Sarepta Therapeutics Inc. (NASDAQ:SRPT), a giant in the biotechnological sector could soon find itself running short of cash or cash equivalents which could hinder the progress of the company and not allow it to reach its strategic goals. However, since the entire biotech sector’s valuation is based on the potential of a drug development pipeline, it is open to a lot of different interpretations.
Financial specialists also stress over money matters within the biotech industry more than some other industries in light of the fact that it can take decades before an organization has the capacity to produce regular cash flow. This is because most biotech firms never get to clinical trials or the commercialization stage. At the end of the day, there’s a genuine shot of a biotech stock using up cash on the off chance that it doesn’t have adequate assets to help pay for operations while it is innovating.
Sarepta Therapeutics (NASDAQ:SRPT) announced at the end of the second quarter that it had $284.2 million in cash or cash equivalents and investments. A rise of $19.3 million was observed from the end of the last fiscal year. It is however important to keep in mind that Sarepta (NASDAQ:SRPT) had priced 2.65 million shares at a cost of $38 per share generating a revenue of $94.5 million. However since the net increase was observed to be only $19.3 million, Sarepta (NASDAQ:SRPT) has used $75.2 million in cash in its first two quarters.
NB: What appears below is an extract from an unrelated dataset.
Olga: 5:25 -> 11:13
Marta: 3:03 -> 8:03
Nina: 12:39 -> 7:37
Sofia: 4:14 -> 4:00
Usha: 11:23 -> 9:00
Sarepta (NASDAQ:SRPT) has been developing a lot of drugs recently, most commonly for diseases such as Ebola, dengue and most notably DMD (Duchenne muscular dystrophy). It is also trying to get one of its newly developed drugs eteplirsen approved by the cornered authorities so that it can be sold from the mid of next year. If eteplirsen is approved by the food and drug Administration it will help Sarepta (NASDAQ:SRPT) improve its cash flows.
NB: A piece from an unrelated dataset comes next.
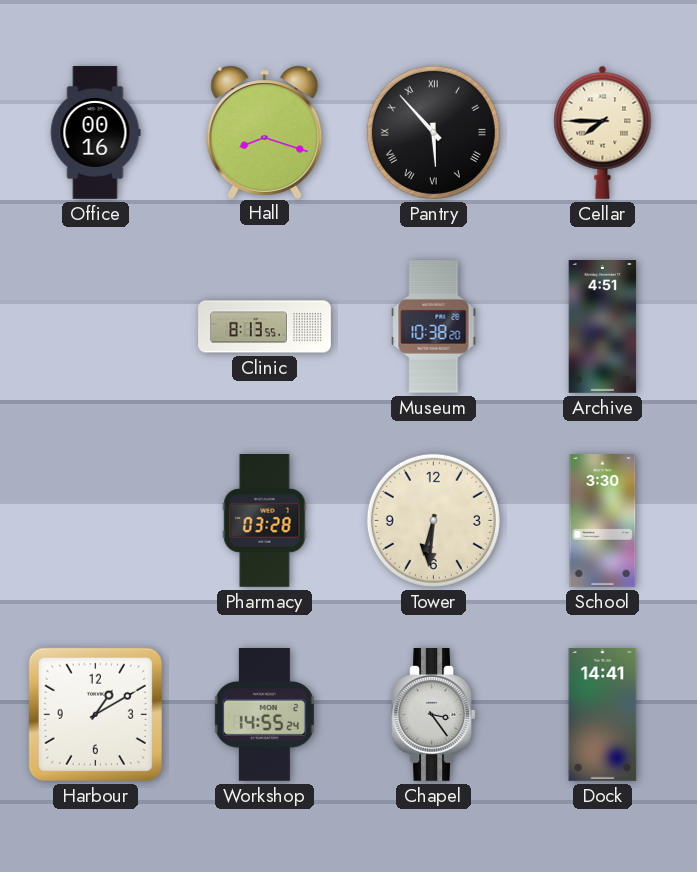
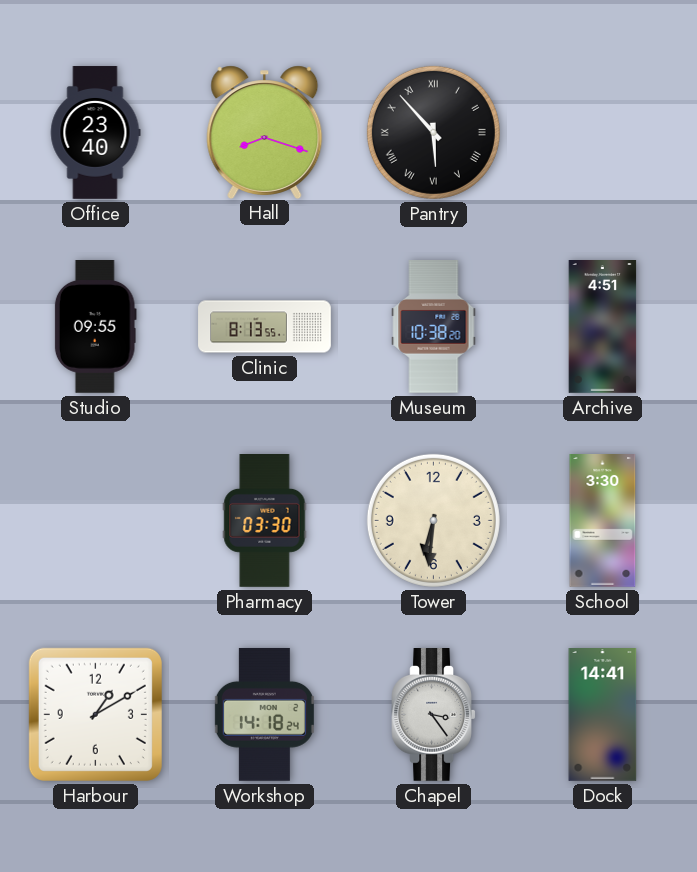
Office: 00:16 -> 23:40
Cellar: 7:45 -> none
Studio: none -> 09:55
Pharmacy: 03:28 -> 03:30
Workshop: 14:55 -> 14:18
Although its sales won’t make Sarepta (NASDAQ:SRPT) profitable anytime soon, it will slow down the rate at which cash is being consumed by the company in its drug development phase. It is expected that if everything goes according to plan, $200-$250 million could be generated in revenue for the company and the company would be in profit safely by 2017.
However, if eteplirsen is not approved by the food and drug administration, things could turn disastrous for Sarepta (NASDAQ:SRPT). The remaining drug-developing deadline would become useless if the medicine is rejected. However if the FDA require additional testing, it could further cost Sarepta (NASDAQ:SRPT) a lot more money than they had initially projected.
In these times of uncertainty, they could turn probably to a large pharmaceutical company for help as a licensing partner such as GlaxoSmithKline (NASDAQ:GSK) or continue to generate cash from the stock market by issuing new priced shares, otherwise they could very soon run out of cash.